Alain Soral, de son vrai nom Alain Bonnet, 60 ans, a été condamné pour avoir publié sur son site des conclusions litigieuses de son avocat dans une affaire. Il n'était pas présent à la lecture du délibéré.

Son conseil, Damien Viguier, a, lui, été condamné à 5 000 euros d'amende pour complicité, en raison du contenu de ces conclusions.

"Shoah où t'es ?"

Tout commence en 2016, lorsque le site d'Alain Soral, Égalité et Réconciliation, publie un dessin représentant sur une une titrée "Chutzpah Hebdo" le visage de Charlie Chaplin devant l'étoile de David, avec dans une bulle la question "Shoah où t'es ?", référence à la une polémique de "Charlie Hebdo" après les attentats de Bruxelles, "Papa où t'es ?".

Pour cette publication jugée négationniste, Soral a été définitivement condamné à 10 000 euros d'amende.

Les abats-jour en peau humaine, "propagande de guerre"

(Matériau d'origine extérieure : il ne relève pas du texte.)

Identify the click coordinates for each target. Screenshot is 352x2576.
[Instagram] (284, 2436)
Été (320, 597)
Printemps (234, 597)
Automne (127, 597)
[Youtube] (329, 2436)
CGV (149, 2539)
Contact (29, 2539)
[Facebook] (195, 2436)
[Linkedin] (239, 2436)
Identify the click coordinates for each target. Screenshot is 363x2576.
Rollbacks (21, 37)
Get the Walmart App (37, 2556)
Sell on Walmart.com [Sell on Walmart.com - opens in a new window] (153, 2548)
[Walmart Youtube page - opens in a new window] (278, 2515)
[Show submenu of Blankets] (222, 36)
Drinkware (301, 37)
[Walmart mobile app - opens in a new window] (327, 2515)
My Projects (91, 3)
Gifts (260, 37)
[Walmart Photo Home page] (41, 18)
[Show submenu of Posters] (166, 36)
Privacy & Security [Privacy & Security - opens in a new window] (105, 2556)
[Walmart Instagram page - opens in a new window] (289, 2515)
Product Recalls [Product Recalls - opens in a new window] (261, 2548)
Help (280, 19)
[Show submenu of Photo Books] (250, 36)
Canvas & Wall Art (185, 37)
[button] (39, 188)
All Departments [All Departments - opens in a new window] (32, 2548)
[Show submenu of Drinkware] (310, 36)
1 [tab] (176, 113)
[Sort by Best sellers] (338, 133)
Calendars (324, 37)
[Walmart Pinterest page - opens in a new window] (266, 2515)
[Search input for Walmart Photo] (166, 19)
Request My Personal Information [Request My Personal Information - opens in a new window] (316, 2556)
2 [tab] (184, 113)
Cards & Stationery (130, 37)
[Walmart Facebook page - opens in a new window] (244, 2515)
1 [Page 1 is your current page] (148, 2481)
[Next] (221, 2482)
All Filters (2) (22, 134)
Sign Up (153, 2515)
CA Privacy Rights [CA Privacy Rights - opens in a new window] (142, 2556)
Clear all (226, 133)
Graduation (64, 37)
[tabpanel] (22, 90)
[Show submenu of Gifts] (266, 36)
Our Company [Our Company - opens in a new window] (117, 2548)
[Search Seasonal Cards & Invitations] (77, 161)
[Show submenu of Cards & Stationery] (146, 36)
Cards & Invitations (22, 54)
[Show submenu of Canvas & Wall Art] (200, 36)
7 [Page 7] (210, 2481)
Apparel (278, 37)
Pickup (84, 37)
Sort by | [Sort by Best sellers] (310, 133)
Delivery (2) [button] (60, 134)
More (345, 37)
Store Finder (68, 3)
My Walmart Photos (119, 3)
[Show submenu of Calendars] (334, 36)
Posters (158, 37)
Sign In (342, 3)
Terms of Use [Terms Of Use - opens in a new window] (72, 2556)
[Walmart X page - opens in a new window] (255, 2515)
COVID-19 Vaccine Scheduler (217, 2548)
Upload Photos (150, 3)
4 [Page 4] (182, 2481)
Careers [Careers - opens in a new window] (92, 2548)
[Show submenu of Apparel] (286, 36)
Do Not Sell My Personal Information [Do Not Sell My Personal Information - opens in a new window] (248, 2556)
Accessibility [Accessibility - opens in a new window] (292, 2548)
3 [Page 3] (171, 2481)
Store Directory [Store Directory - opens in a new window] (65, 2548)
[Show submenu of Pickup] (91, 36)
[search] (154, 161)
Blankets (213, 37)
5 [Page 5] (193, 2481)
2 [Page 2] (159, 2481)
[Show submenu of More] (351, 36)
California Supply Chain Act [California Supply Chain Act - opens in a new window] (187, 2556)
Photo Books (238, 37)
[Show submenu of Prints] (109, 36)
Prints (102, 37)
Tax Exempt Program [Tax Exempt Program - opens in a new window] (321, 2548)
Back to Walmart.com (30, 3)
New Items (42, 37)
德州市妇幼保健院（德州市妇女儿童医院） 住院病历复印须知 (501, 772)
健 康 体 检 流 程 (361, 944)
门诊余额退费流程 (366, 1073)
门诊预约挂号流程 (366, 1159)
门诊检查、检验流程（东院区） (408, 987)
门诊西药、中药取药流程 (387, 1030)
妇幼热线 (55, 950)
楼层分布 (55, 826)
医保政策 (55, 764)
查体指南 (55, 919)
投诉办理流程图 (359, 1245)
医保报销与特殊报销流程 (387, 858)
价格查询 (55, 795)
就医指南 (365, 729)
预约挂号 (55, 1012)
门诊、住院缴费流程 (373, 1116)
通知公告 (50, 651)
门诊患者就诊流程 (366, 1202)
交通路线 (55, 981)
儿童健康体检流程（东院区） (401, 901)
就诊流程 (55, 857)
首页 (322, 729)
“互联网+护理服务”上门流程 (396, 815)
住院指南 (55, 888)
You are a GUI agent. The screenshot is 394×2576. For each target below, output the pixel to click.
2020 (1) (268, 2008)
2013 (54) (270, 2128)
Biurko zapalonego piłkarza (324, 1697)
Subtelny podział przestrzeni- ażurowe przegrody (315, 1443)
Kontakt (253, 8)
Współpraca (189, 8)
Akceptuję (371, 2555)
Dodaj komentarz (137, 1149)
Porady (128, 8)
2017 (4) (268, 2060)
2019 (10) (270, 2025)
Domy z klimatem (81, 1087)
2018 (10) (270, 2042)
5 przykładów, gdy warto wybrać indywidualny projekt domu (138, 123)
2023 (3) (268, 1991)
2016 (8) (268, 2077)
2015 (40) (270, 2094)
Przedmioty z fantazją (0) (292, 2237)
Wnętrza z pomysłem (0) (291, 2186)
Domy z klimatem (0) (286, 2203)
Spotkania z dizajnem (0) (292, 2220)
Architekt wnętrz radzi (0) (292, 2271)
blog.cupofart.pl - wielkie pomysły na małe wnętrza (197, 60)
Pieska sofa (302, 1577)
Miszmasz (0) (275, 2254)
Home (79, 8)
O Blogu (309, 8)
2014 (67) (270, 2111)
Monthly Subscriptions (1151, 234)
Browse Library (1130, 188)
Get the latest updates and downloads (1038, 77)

En novembre 2017, le même site avait publié les conclusions de son avocat Damien Viguier dans cette affaire, qui évoquaient notamment une chaussure et une perruque représentées sur le dessin condamné, "Chutzpah Hebdo". C'est pour cette diffusion qu'Alain Soral écope aujourd'hui d'un an de prison ferme.

"Chaussure et cheveux font référence aux lieux de mémoire organisés comme des lieux de pèlerinage. On y met en scène des amoncellements de ces objets, afin de frapper les imaginations", avait notamment écrit l'avocat. "La coupe des cheveux se pratique dans tous les lieux de concentration et s'explique par l'hygiène", écrivait-il encore, citant ensuite le négationniste Robert Faurisson.

S'agissant de deux autres détails du dessin, "savon et abat-jour", l'avocat a prétendu que les savons faits à partir de graisse humaine par les nazis ou les abats-jour en peau humaine n'étaient que "propagande de guerre".

Tous deux devront verser un euro symbolique de dommages et intérêts à quatre associations antiracistes parties civiles, ainsi que 1 500 euros au titre des frais de justice, solidairement, à chacune d'entre elles.